How Siri Phishing Scams Work

  1. This Siri feature can be exploited by scammers in two different ways. The first method involves the scammer making an email account bearing the name of a certain trusted entity (e.g. Wells Fargo) or person (e.g. Patricia).
  2. The scammer then needs to shoot you an email including a phone number from that bogus account and receive a reply. Automated replies and out of office notices count in this regard.
  3. Once this correspondence has occurred, the scammer can call you and have Siri use the email as a reference to hazard a guess at the identity of the caller and tell you that it may be Wells Fargo or your boss calling you.

The second method is even simpler.

  1. All it requires is that the scammer send you a text message identifying himself or herself as a representative of your bank or your boss.
  2. Then your iPhone’s suggested contacts will show the entity as “Maybe: XXXX”.
  3. The next time the scammer calls you, Siri will throw that banner onto the call.

What Are the Implications?

It’s extremely simple to pull this off and speaks to the plethora of vulnerabilities our reliance on AI has created and will continue to create.

“We didn’t do anything crazy here like jailbreak a phone or a Hollywood style attack—we’re not hacking into cell towers,” Dan Cuddeford, Wandera’s director of engineering, said to Fortune. “But it’s something that your layman hacker or social engineer might be able to do.”

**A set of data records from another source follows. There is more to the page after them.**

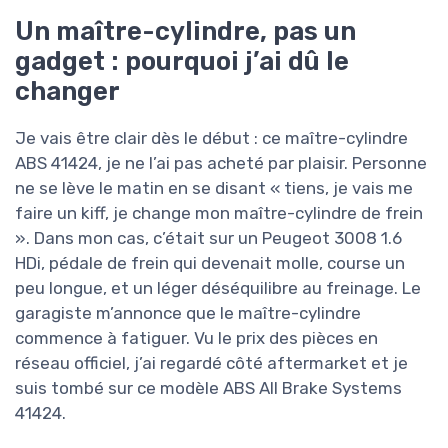
Un maître-cylindre, pas un
gadget : pourquoi j’ai dû le
changer
Je vais être clair dès le début : ce maître-cylindre
ABS 41424, je ne l’ai pas acheté par plaisir. Personne
ne se lève le matin en se disant « tiens, je vais me
faire un kiff, je change mon maître-cylindre de frein
». Dans mon cas, c’était sur un Peugeot 3008 1.6
HDi, pédale de frein qui devenait molle, course un
peu longue, et un léger déséquilibre au freinage. Le
garagiste m’annonce que le maître-cylindre
commence à fatiguer. Vu le prix des pièces en
réseau officiel, j’ai regardé côté aftermarket et je
suis tombé sur ce modèle ABS All Brake Systems
41424.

That being said, it’s even easier to reject calls from unknown numbers. When Wandera reported the vulnerability to Apple, the company dismissed it as a software issue and refused to classify it as a security vulnerability.

Mark Gurman of Bloomberg also dismissed it as a non-issue, noting that the Siri feature had been around since iOS 9 and that Apple could easily add a switch to allow users to toggle this function off.

How to Turn off Siri “Maybe” Calling Feature

  1. Open Settings.
  2. Tap Contacts.
  3. Tap Siri & Search.
  4. Toggle off “Find Contacts in Other Apps”.